Leave the pictures behind and reproduce every line of the listing exactly.

§ **SUPPLIED MATERIAL**
+--

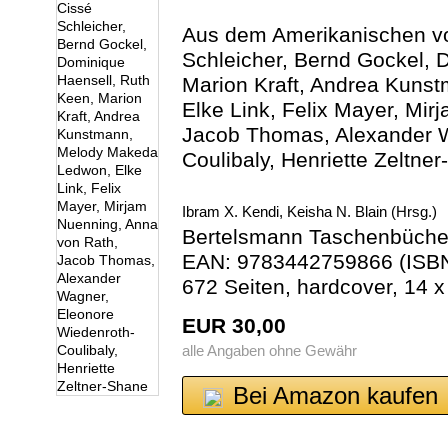
Aus dem Amerikanischen vo
Schleicher, Bernd Gockel, 
Marion Kraft, Andrea Kun
Elke Link, Felix Mayer, Mi
Jacob Thomas, Alexander W
Coulibaly, Henriette Zeltne
Ibram X. Kendi, Keisha N. Blain (Hrsg.)
Bertelsmann Taschenbüche
EAN: 9783442759866 (ISBN
672 Seiten, hardcover, 14
EUR 30,00
alle Angaben ohne Gewähr
Bei Amazon kaufen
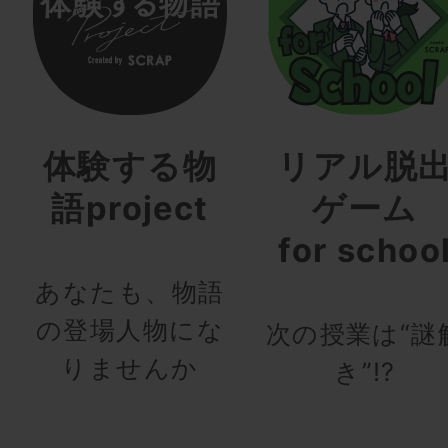
体験する物
リアル脱
語project
ゲーム
for schoo
あなたも、物語
の登場人物にな
次の授業は“謎
りませんか
き”!?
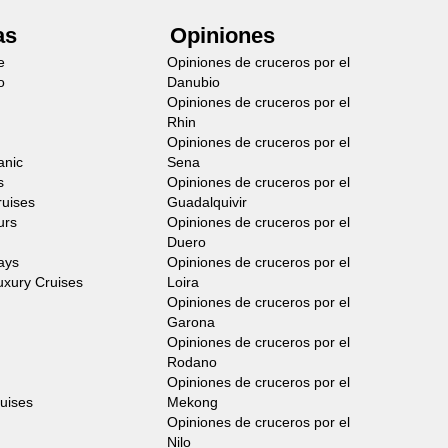
as
Opiniones
e
Opiniones de cruceros por el
o
Danubio
Opiniones de cruceros por el
Rhin
Opiniones de cruceros por el
anic
Sena
s
Opiniones de cruceros por el
ruises
Guadalquivir
urs
Opiniones de cruceros por el
Duero
ays
Opiniones de cruceros por el
uxury Cruises
Loira
Opiniones de cruceros por el
Garona
Opiniones de cruceros por el
Rodano
Opiniones de cruceros por el
ruises
Mekong
Opiniones de cruceros por el
Nilo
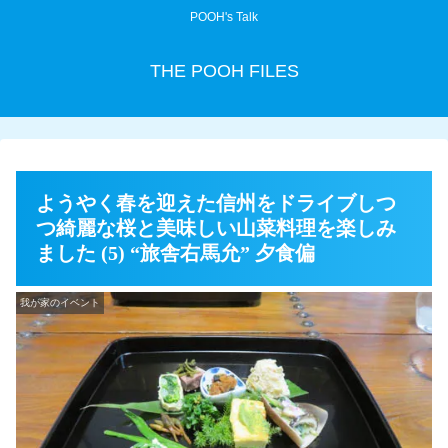
POOH's Talk
THE POOH FILES
ようやく春を迎えた信州をドライブしつ
つ綺麗な桜と美味しい山菜料理を楽しみ
ました (5) “旅舎右馬允” 夕食偏
我が家のイベント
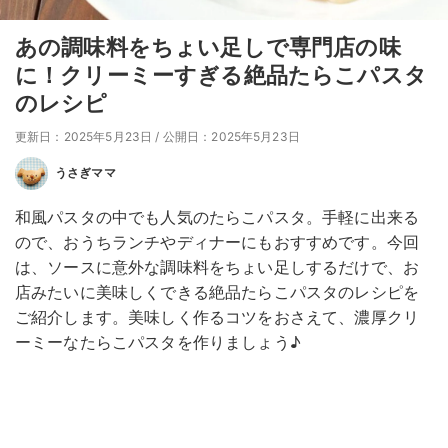
あの調味料をちょい足しで専門店の味
に！クリーミーすぎる絶品たらこパスタ
のレシピ
更新日：2025年5月23日
/
公開日：2025年5月23日
うさぎママ
和風パスタの中でも人気のたらこパスタ。手軽に出来る
ので、おうちランチやディナーにもおすすめです。今回
は、ソースに意外な調味料をちょい足しするだけで、お
店みたいに美味しくできる絶品たらこパスタのレシピを
ご紹介します。美味しく作るコツをおさえて、濃厚クリ
ーミーなたらこパスタを作りましょう♪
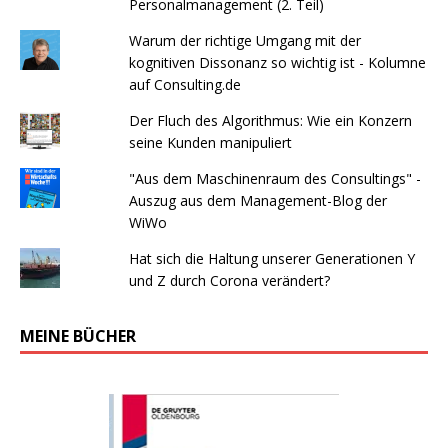
Personalmanagement (2. Teil)
Warum der richtige Umgang mit der
kognitiven Dissonanz so wichtig ist - Kolumne
auf Consulting.de
Der Fluch des Algorithmus: Wie ein Konzern
seine Kunden manipuliert
"Aus dem Maschinenraum des Consultings" -
Auszug aus dem Management-Blog der
WiWo
Hat sich die Haltung unserer Generationen Y
und Z durch Corona verändert?
MEINE BÜCHER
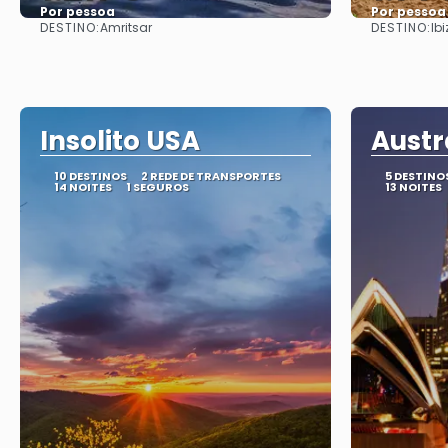
Por pessoa
Por pessoa
DESTINO:
DESTINO:
Amritsar
Ibi
Vejo
Insolito USA
Austr
10 DESTINOS
2 REDE DE TRANSPORTES
5 DESTINO
14 NOITES
1 SEGUROS
13 NOITES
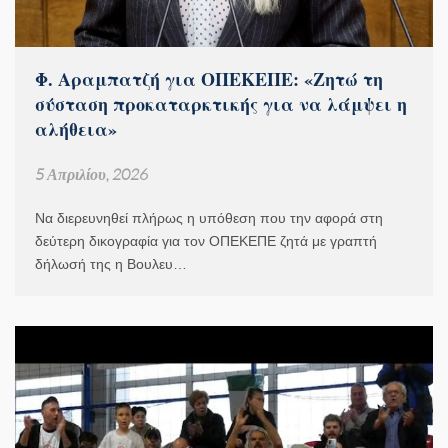
Φ. Αραμπατζή για ΟΠΕΚΕΠΕ: «Ζητώ τη
σύσταση προκαταρκτικής για να λάμψει η
αλήθεια»
5 Απριλίου, 2026
Να διερευνηθεί πλήρως η υπόθεση που την αφορά στη
δεύτερη δικογραφία για τον ΟΠΕΚΕΠΕ ζητά με γραπτή
δήλωσή της η Βουλευ…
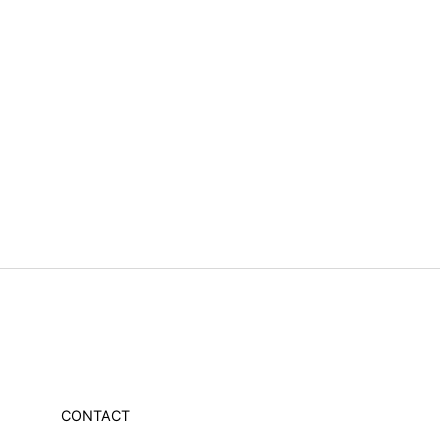
CONTACT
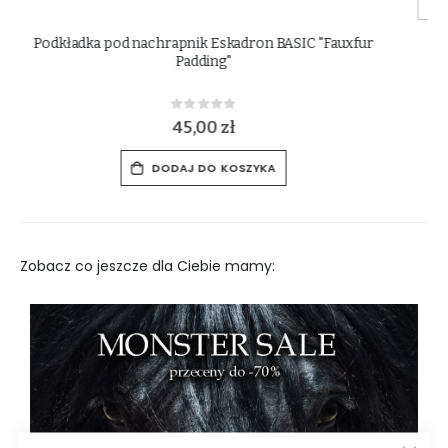
Neoprenowa podkładka pod nachrapnik Kavalkade
Rating:
0%
6,00 zł
DODAJ DO KOSZYKA
Zobacz co jeszcze dla Ciebie mamy:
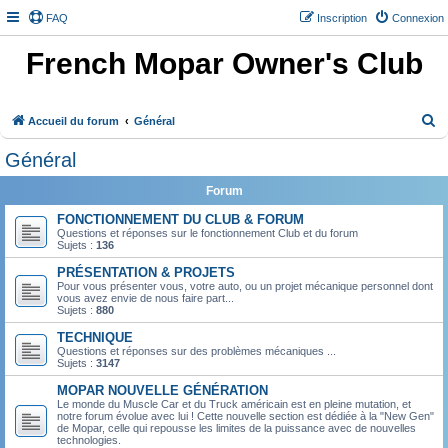
FAQ
Inscription
Connexion
French Mopar Owner's Club
R
Accueil du forum
Général
e
Général
c
Forum
h
e
FONCTIONNEMENT DU CLUB & FORUM
Questions et réponses sur le fonctionnement Club et du forum
r
Sujets :
136
c
PRÉSENTATION & PROJETS
Pour vous présenter vous, votre auto, ou un projet mécanique personnel dont
h
vous avez envie de nous faire part...
Sujets :
880
e
TECHNIQUE
r
Questions et réponses sur des problèmes mécaniques ...
Sujets :
3147
MOPAR NOUVELLE GÉNÉRATION
Le monde du Muscle Car et du Truck américain est en pleine mutation, et
notre forum évolue avec lui ! Cette nouvelle section est dédiée à la "New Gen"
de Mopar, celle qui repousse les limites de la puissance avec de nouvelles
technologies.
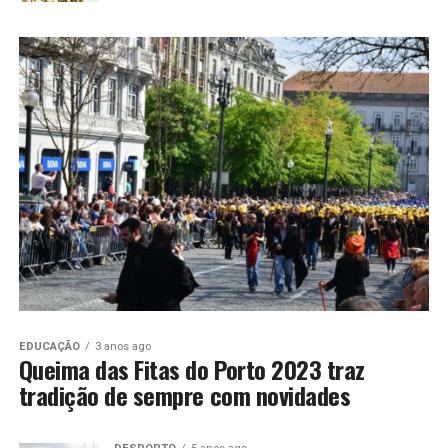
EDUCAÇÃO
3 anos ago
Queima das Fitas do Porto 2023 traz
tradição de sempre com novidades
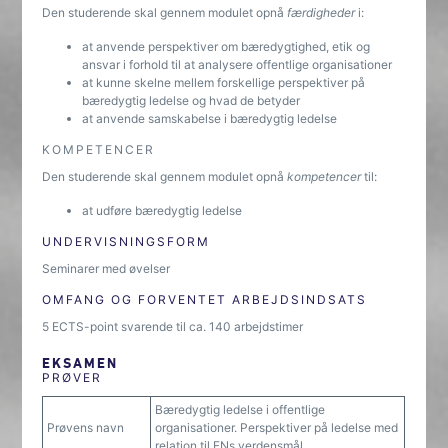
Den studerende skal gennem modulet opnå
færdigheder
i:
at anvende perspektiver om bæredygtighed, etik og
ansvar i forhold til at analysere offentlige organisationer
at kunne skelne mellem forskellige perspektiver på
bæredygtig ledelse og hvad de betyder
at anvende samskabelse i bæredygtig ledelse
KOMPETENCER
Den studerende skal gennem modulet opnå
kompetencer
til:
at udføre bæredygtig ledelse
UNDERVISNINGSFORM
Seminarer med øvelser
OMFANG OG FORVENTET ARBEJDSINDSATS
5 ECTS-point svarende til ca. 140 arbejdstimer
EKSAMEN
PRØVER
Bæredygtig ledelse i offentlige
Prøvens navn
organisationer. Perspektiver på ledelse med
relation til FNs verdensmål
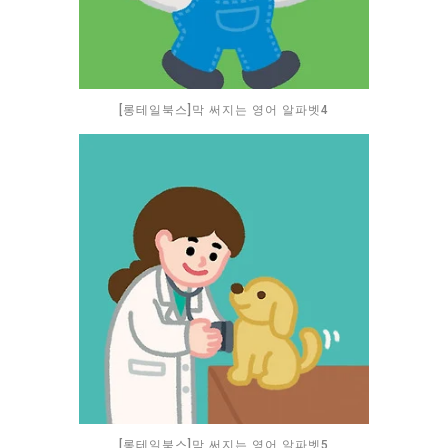
[롱테일북스]막 써지는 영어 알파벳4
[롱테일북스]막 써지는 영어 알파벳5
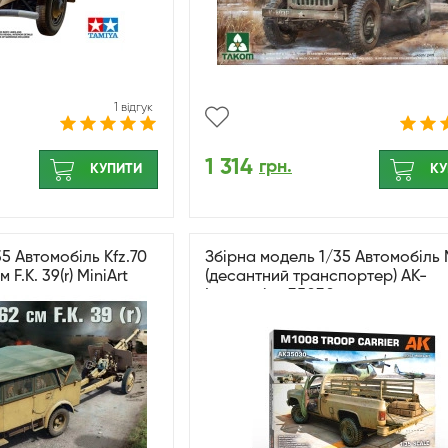
1 відгук
1 314
грн.
КУПИТИ
КУ
5 Автомобіль Kfz.70
Збірна модель 1/35 Автомобіль
 F.K. 39(r) MiniArt
(десантний транспортер) AK-
Interactive 35030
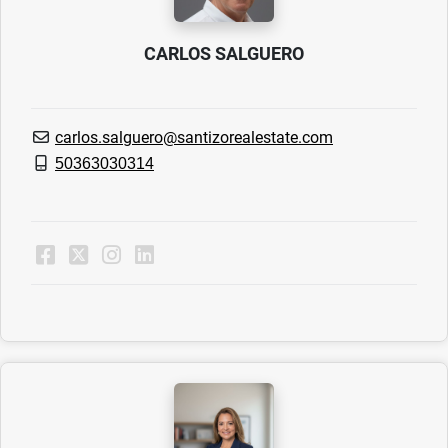
CARLOS SALGUERO
carlos.salguero@santizorealestate.com
50363030314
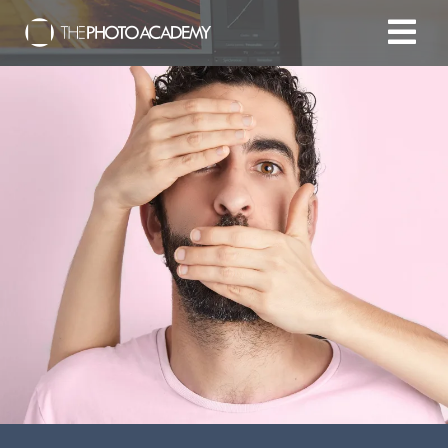
Accueil
Photographes
Offrir une Carte Cadeau
Panier
/
EUR
Se connecter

+--

§ **SOLUTION TO THE PROBLEM**
Aus dem Amerikanischen vo
Schleicher, Bernd Gockel, 
Marion Kraft, Andrea Kun
Elke Link, Felix Mayer, Mi
Jacob Thomas, Alexander W
Coulibaly, Henriette Zeltne
Ibram X. Kendi, Keisha N. Blain (Hrsg.)
Bertelsmann Taschenbüche
EAN: 9783442759866 (ISBN
672 Seiten, hardcover, 14
EUR 30,00
alle Angaben ohne Gewähr
Bei Amazon kaufen
体験する物
リアル脱
語project
ゲーム
for schoo
あなたも、物語
の登場人物にな
次の授業は“謎
りませんか
き”!?
as
Opiniones
e
Opiniones de cruceros por el
o
Danubio
Opiniones de cruceros por el
Rhin
Opiniones de cruceros por el
anic
Sena
s
Opiniones de cruceros por el
ruises
Guadalquivir
urs
Opiniones de cruceros por el
Duero
ays
Opiniones de cruceros por el
uxury Cruises
Loira
Opiniones de cruceros por el
Garona
Opiniones de cruceros por el
Rodano
Opiniones de cruceros por el
ruises
Mekong
Opiniones de cruceros por el
Nilo
POOH's Talk
THE POOH FILES
ようやく春を迎えた信州をドライブしつ
つ綺麗な桜と美味しい山菜料理を楽しみ
ました (5) “旅舎右馬允” 夕食偏
我が家のイベント
あの調味料をちょい足しで専門店の味
に！クリーミーすぎる絶品たらこパスタ
のレシピ
更新日：2025年5月23日
/
公開日：2025年5月23日
うさぎママ
和風パスタの中でも人気のたらこパスタ。手軽に出来る
ので、おうちランチやディナーにもおすすめです。今回
は、ソースに意外な調味料をちょい足しするだけで、お
店みたいに美味しくできる絶品たらこパスタのレシピを
ご紹介します。美味しく作るコツをおさえて、濃厚クリ
ーミーなたらこパスタを作りましょう♪
Personalmanagement (2. Teil)
Warum der richtige Umgang mit der
kognitiven Dissonanz so wichtig ist - Kolumne
auf Consulting.de
Der Fluch des Algorithmus: Wie ein Konzern
seine Kunden manipuliert
"Aus dem Maschinenraum des Consultings" -
Auszug aus dem Management-Blog der
WiWo
Hat sich die Haltung unserer Generationen Y
und Z durch Corona verändert?
MEINE BÜCHER
Por pessoa
Por pessoa
DESTINO:
DESTINO:
Amritsar
Ibi
Vejo
Insolito USA
Austr
10 DESTINOS
2 REDE DE TRANSPORTES
5 DESTINO
14 NOITES
1 SEGUROS
13 NOITES
Φ. Αραμπατζή για ΟΠΕΚΕΠΕ: «Ζητώ τη
σύσταση προκαταρκτικής για να λάμψει η
αλήθεια»
5 Απριλίου, 2026
Να διερευνηθεί πλήρως η υπόθεση που την αφορά στη
δεύτερη δικογραφία για τον ΟΠΕΚΕΠΕ ζητά με γραπτή
δήλωσή της η Βουλευ…
CONTACT
Neoprenowa podkładka pod nachrapnik Kavalkade
Rating:
0%
6,00 zł
DODAJ DO KOSZYKA
Zobacz co jeszcze dla Ciebie mamy:
FAQ
Inscription
Connexion
French Mopar Owner's Club
R
Accueil du forum
Général
e
Général
c
Forum
h
e
FONCTIONNEMENT DU CLUB & FORUM
Questions et réponses sur le fonctionnement Club et du forum
r
Sujets :
136
c
PRÉSENTATION & PROJETS
Pour vous présenter vous, votre auto, ou un projet mécanique personnel dont
h
vous avez envie de nous faire part...
Sujets :
880
e
TECHNIQUE
r
Questions et réponses sur des problèmes mécaniques ...
Sujets :
3147
MOPAR NOUVELLE GÉNÉRATION
Le monde du Muscle Car et du Truck américain est en pleine mutation, et
notre forum évolue avec lui ! Cette nouvelle section est dédiée à la "New Gen"
de Mopar, celle qui repousse les limites de la puissance avec de nouvelles
technologies.
EDUCAÇÃO
3 anos ago
Queima das Fitas do Porto 2023 traz
tradição de sempre com novidades
Den studerende skal gennem modulet opnå
færdigheder
i:
at anvende perspektiver om bæredygtighed, etik og
ansvar i forhold til at analysere offentlige organisationer
at kunne skelne mellem forskellige perspektiver på
bæredygtig ledelse og hvad de betyder
at anvende samskabelse i bæredygtig ledelse
KOMPETENCER
Den studerende skal gennem modulet opnå
kompetencer
til:
at udføre bæredygtig ledelse
UNDERVISNINGSFORM
Seminarer med øvelser
OMFANG OG FORVENTET ARBEJDSINDSATS
5 ECTS-point svarende til ca. 140 arbejdstimer
EKSAMEN
PRØVER
Bæredygtig ledelse i offentlige
Prøvens navn
organisationer. Perspektiver på ledelse med
relation til FNs verdensmål
[롱테일북스]막 써지는 영어 알파벳4
[롱테일북스]막 써지는 영어 알파벳5
1 відгук
1 314
грн.
КУПИТИ
КУ
5 Автомобіль Kfz.70
Збірна модель 1/35 Автомобіль
 F.K. 39(r) MiniArt
(десантний транспортер) AK-
Interactive 35030
CARLOS SALGUERO
carlos.salguero@santizorealestate.com
50363030314
Accueil
Photographes
Offrir une Carte Cadeau
Panier
/
EUR
Se connecter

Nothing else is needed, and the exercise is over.